Иногда меня подмывает расспросить обо всем этом хорошенько у матери, но здесь замешано столько деликатных вещей, что начать разговор об этом,— значит рассказать о том, за что, пожалуй, так выдерут, что — мое почтение.
И я поневоле один и один. В сущности, у меня только один человек, которому я могу говорить все и у которого я могу расспрашивать обо всем,— это Васька. Но Васька является компаньоном только тогда, когда очертя голову бросаешься на всякие нарушения божеских и человеческих законов. Когда же приходит время отрезвления и раскаяния, я остаюсь один и безнадежно тону во всяких съедающих меня вопросах.
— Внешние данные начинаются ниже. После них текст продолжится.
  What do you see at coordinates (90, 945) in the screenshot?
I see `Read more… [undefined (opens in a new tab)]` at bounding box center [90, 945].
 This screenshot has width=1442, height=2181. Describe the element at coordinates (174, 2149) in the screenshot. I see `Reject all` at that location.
Есть только одно утешение, что я теперь могу мучиться и сильнее чувствовать, пожалуй, даже не меньше Вани. Если так будет продолжаться, то скоро и у меня найдется, о чем думать и открывать Америку. Но когда это будет и у кого спросить об этом?
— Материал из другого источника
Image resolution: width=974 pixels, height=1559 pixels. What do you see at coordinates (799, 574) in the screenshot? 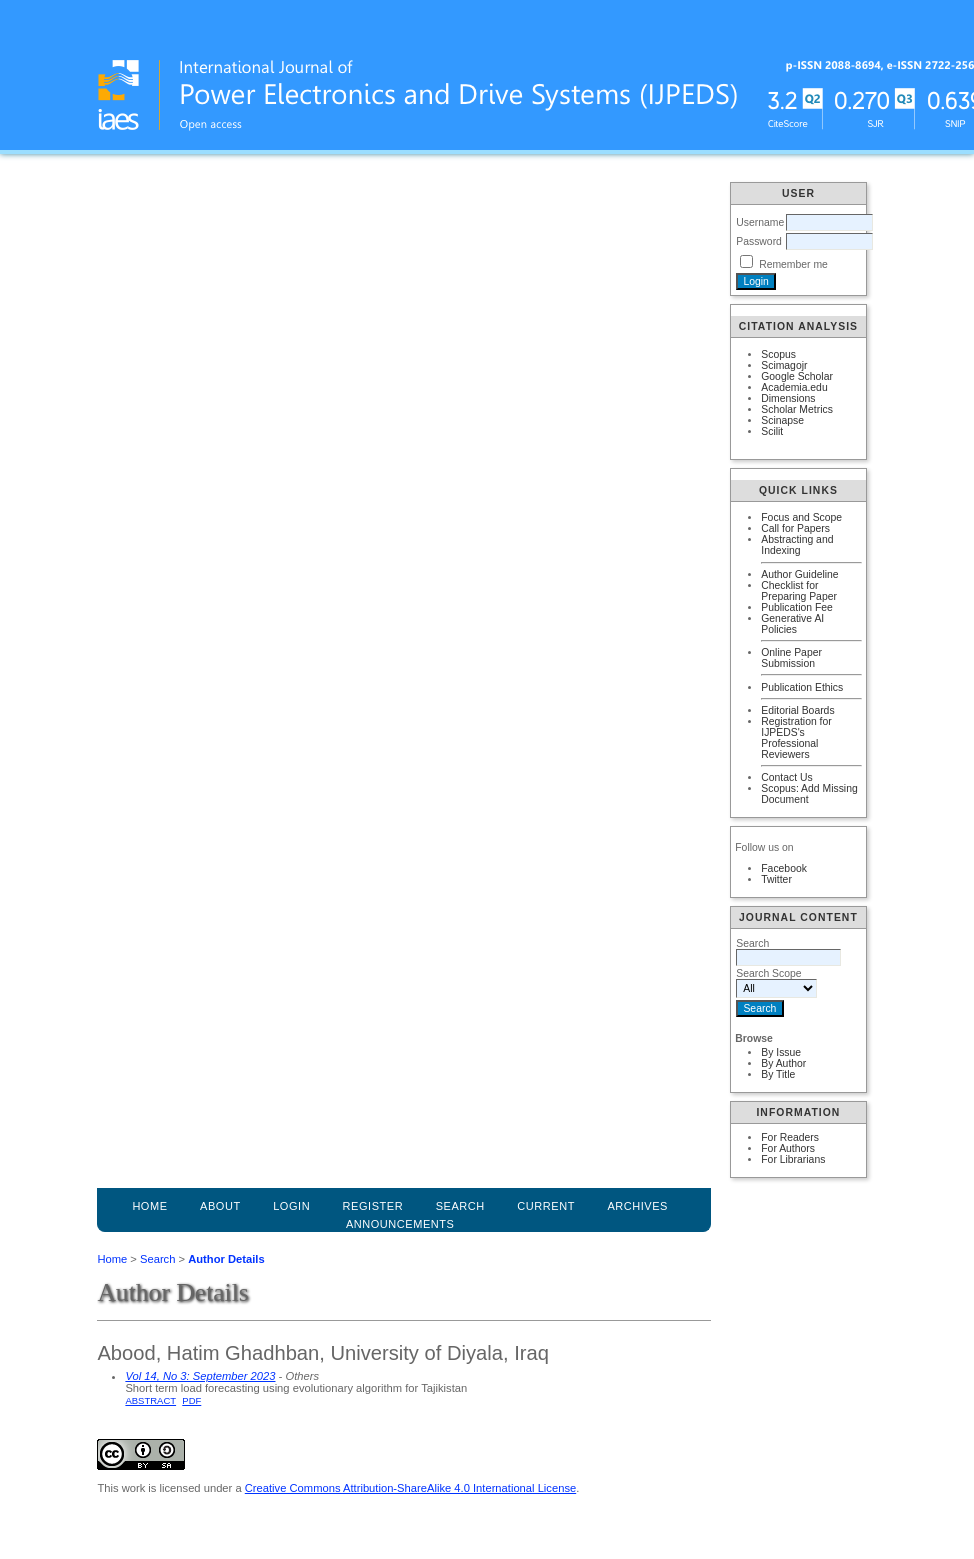 I see `Author Guideline` at bounding box center [799, 574].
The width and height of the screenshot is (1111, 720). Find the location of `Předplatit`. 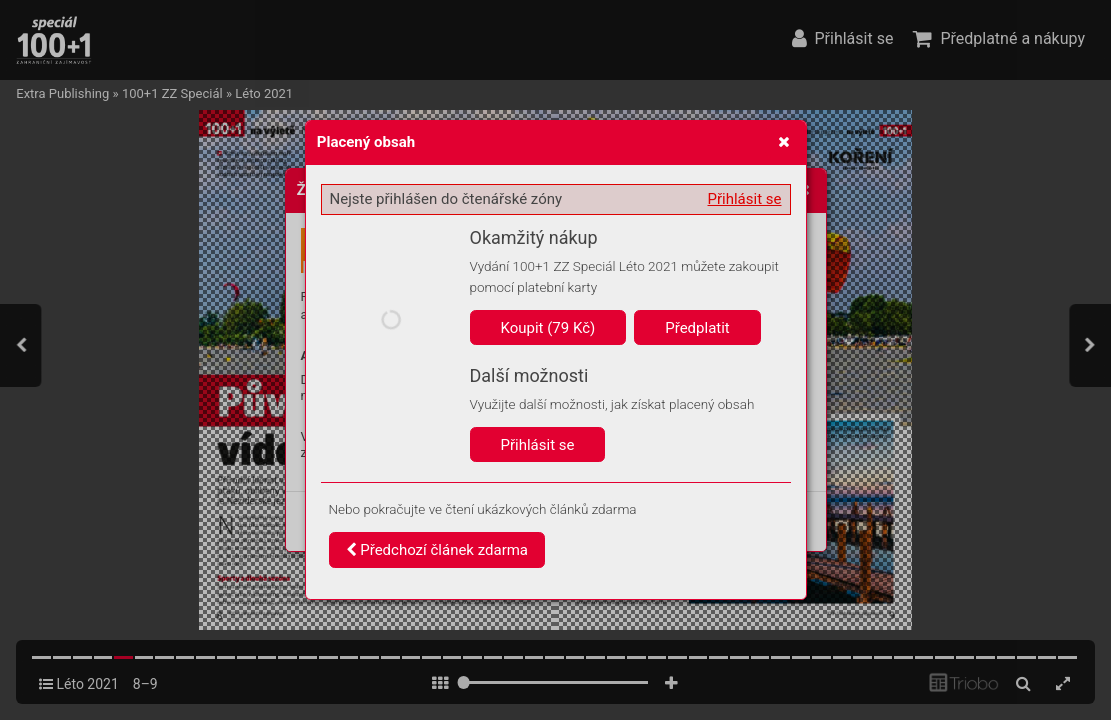 Předplatit is located at coordinates (697, 328).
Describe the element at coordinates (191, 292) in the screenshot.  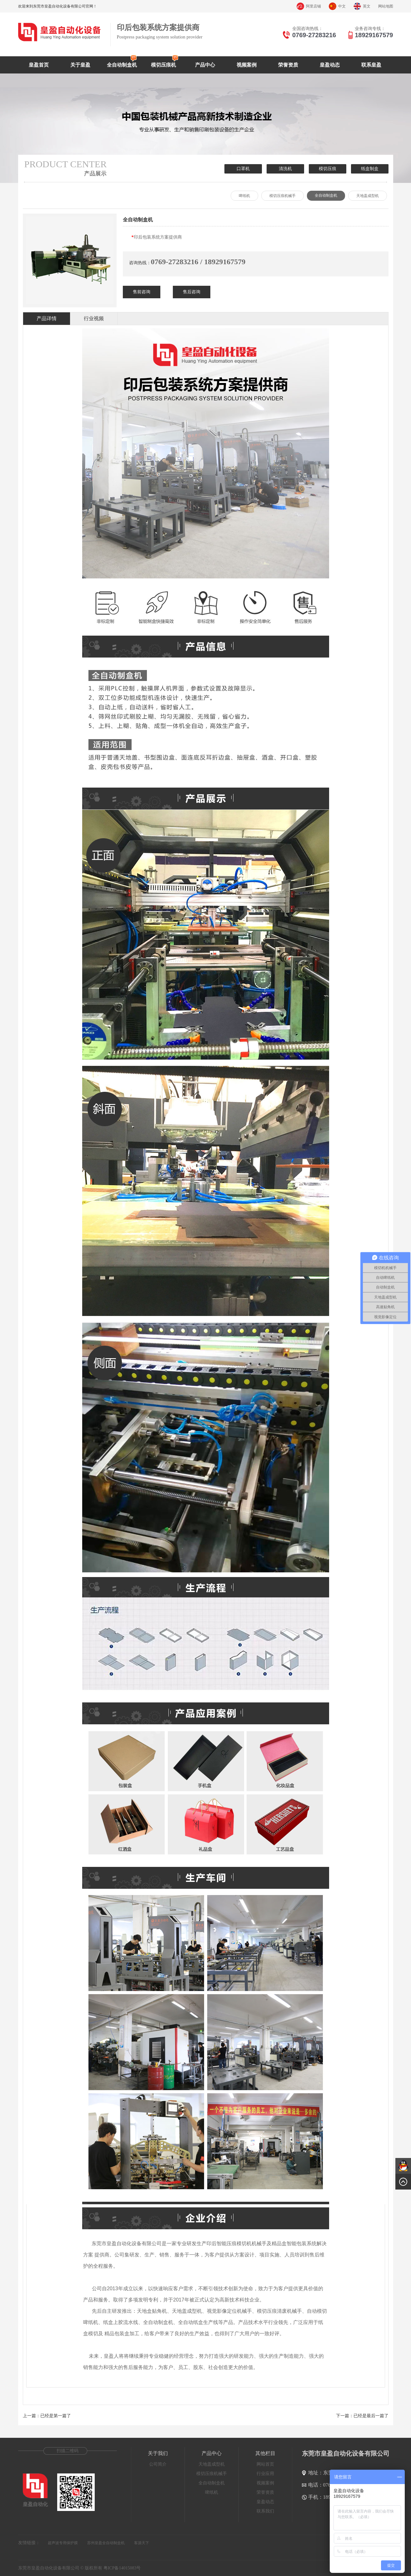 I see `售后咨询` at that location.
А что если бы Наташа узнала, о чем я д_у_м_а_ю, вероятно, удивилась бы моему уму. Вот только если Катя поторопилась по своему обыкновению рассказать ей, что меня в это лето драли, как Сидорову козу,— это скверно.

XXXV

Прошло лето… Это заметно уже по всему. По утрам на зеленой осенней траве, засевшей на месте скошенной, лежит долго обильная роса. Воздух стал редок и прозрачен. В полях умолкла шумная, веселая жизнь, не слышно уже скрипа тяжело нагруженных хлебом телег. Вода в пруде стала прозрачнее и холоднее и уже не манит к купанью. Листья на березах постепенно желтеют все больше и больше, дикий виноград на балконе весь покраснел, девочки срывают его листья и кладут в книги, чтобы засушить.
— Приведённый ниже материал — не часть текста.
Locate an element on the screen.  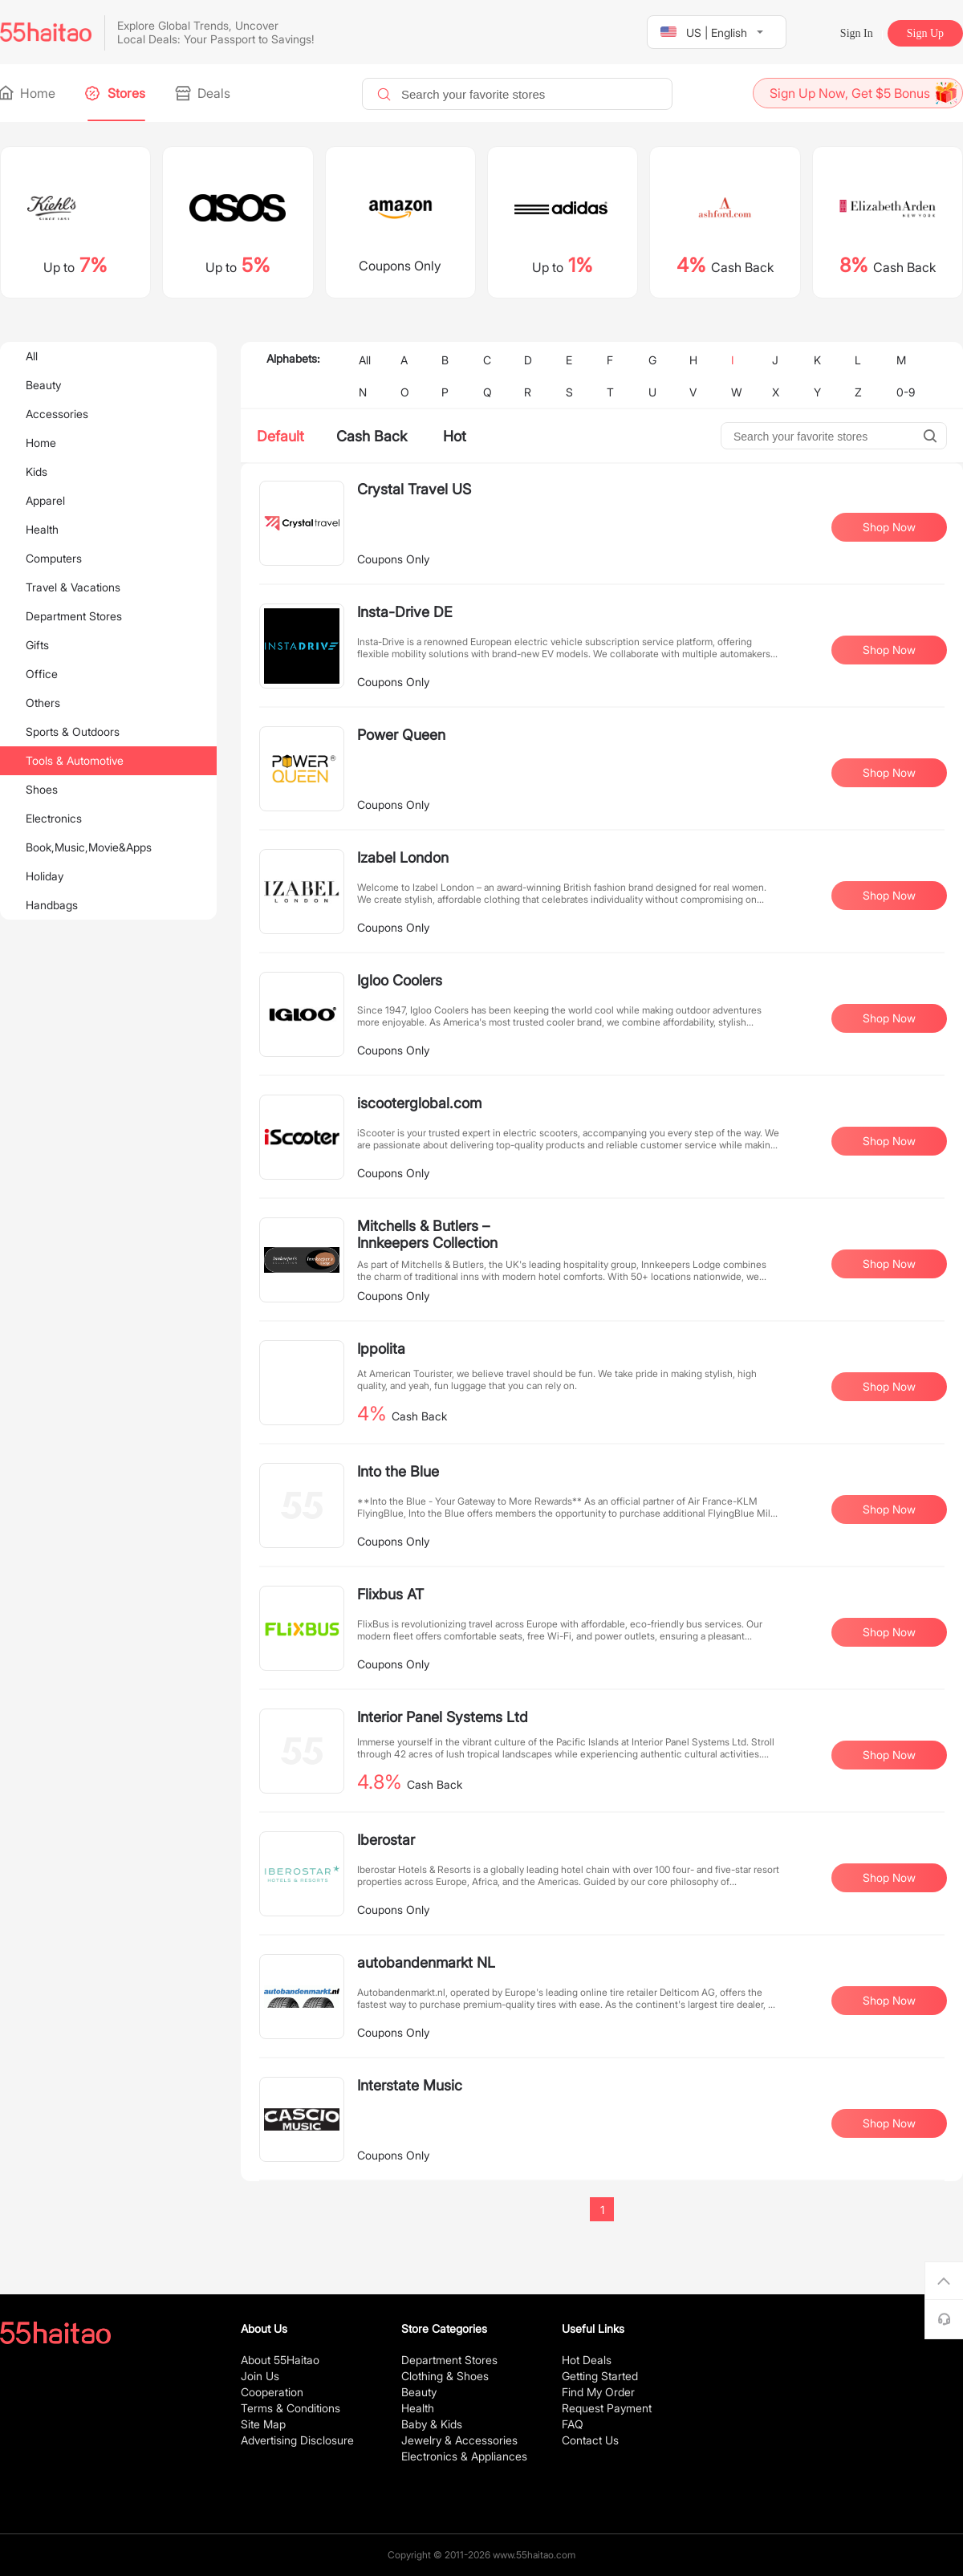 Beauty is located at coordinates (43, 385).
Клены у погреба стали совсем золотые, и мы после обеда отправляемся шуршать ногами в опавших листьях и собираем себе из них целые букеты.
В зале на окнах лежат большие желтые груши и уже созревшие желтые антоновские яблоки, на расстеленных старых газетах сушится чернослив. И так всего этого много, что не знаешь, что с ним делать. Подойдешь, пороешься, выберешь самое зрелое яблоко, обнюхаешь его со всех сторон и начинаешь есть с того места, где оно сильнее пахнет.
В саду у сторожей каждый вечер заманчиво горит у шалаша огонек, где в закопченном котелке варится их обычная пшенная похлебка с салом. Пойдешь к ним, посидишь на яблочном ящике, в то время как они, покуривая трубочки, помешивают в дымящемся котелке и разговаривают о своих делах.
Прежде, бывало, радуешься и этому времени, участвуешь в сборе яблок, груш, бегаешь то и дело то в сад, то в подвал, чтобы принюхаться к свежему аромату только что снятых и сложенных яблок, следишь, как на балконе, среди опадающих листьев на разведенной жаровне маринуют сливы. Они сливаются в стеклянные банки и уносятся в кладовую на полку до осени и зимы, когда из них берут маринад, который подается к жареным индейкам и уткам. И когда, бывало, кончишь есть,— на тарелке останется красная жидкость,— выждешь время, когда на тебя никто не смотрит, и сопьешь с тарелки. Варят сливную пастилу и разливают ее на мелких больших блюдах, откуда она потом снимается гладкими пластами, режется в столбики и засыпается сахаром. Варят в сиропе очищенные, но с палочками груши. Все это будет подаваться зимой к чаю или просто в вазах, когда на святках играет молодежь в карты и нужно что-нибудь жевать. Приготовляешь, бывало, и себе отдельно в баночку. Теперь же я знаю, что скоро меня не будет здесь, и все эти приготовления только лишний раз напоминают мне о близости отъезда…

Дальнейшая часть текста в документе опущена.